What the task asks. Set down, word for word, every line of the material below from the one containing "Liebe Besucherin, lieber" through the one containing "Şimşekler’den vefa, ailesinden Adana", but none of its pictures.

--- Records provided ---

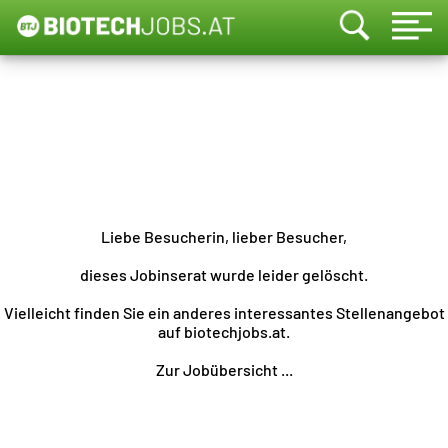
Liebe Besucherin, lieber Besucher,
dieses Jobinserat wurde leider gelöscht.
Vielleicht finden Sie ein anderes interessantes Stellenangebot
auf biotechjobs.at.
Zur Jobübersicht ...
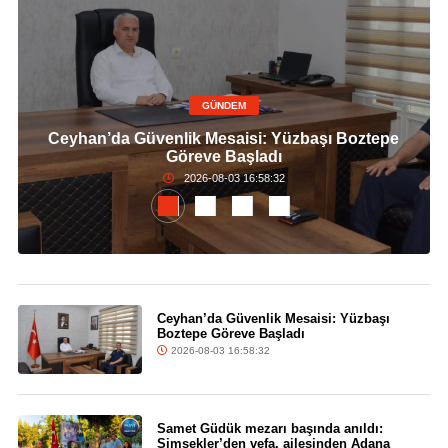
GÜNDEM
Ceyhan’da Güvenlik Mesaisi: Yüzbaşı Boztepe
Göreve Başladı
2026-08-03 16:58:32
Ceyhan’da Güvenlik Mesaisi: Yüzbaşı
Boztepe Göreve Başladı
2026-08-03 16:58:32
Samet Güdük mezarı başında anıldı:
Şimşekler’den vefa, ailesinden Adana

---
--- Records provided ---

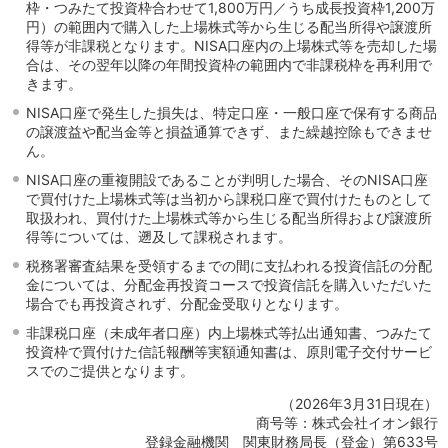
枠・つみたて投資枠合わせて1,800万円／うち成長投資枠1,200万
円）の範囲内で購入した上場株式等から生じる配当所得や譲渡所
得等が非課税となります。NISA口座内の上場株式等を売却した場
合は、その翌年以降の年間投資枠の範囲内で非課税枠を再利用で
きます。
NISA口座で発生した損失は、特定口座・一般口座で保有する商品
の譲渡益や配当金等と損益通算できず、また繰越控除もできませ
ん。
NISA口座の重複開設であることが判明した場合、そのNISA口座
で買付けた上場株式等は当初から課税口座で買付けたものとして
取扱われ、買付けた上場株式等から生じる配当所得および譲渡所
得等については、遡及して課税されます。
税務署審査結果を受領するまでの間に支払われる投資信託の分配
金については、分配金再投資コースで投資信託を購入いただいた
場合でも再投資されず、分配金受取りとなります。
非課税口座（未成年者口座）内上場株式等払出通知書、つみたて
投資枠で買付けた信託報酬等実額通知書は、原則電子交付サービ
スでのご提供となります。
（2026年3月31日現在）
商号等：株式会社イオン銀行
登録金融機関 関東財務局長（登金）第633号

---
--- Records provided ---

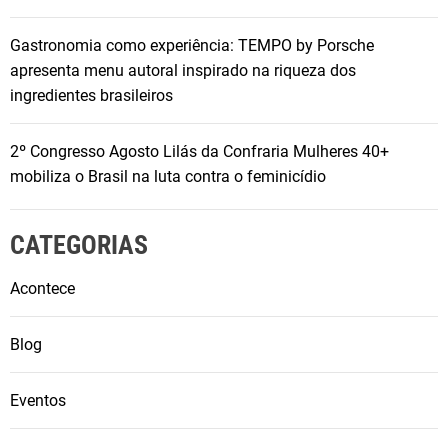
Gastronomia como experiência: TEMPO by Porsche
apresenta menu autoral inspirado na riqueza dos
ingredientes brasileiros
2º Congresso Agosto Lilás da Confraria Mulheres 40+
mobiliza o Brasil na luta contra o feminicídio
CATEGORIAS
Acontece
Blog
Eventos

---

Answer section.
Liebe Besucherin, lieber Besucher,
dieses Jobinserat wurde leider gelöscht.
Vielleicht finden Sie ein anderes interessantes Stellenangebot
auf biotechjobs.at.
Zur Jobübersicht ...
GÜNDEM
Ceyhan’da Güvenlik Mesaisi: Yüzbaşı Boztepe
Göreve Başladı
2026-08-03 16:58:32
Ceyhan’da Güvenlik Mesaisi: Yüzbaşı
Boztepe Göreve Başladı
2026-08-03 16:58:32
Samet Güdük mezarı başında anıldı:
Şimşekler’den vefa, ailesinden Adana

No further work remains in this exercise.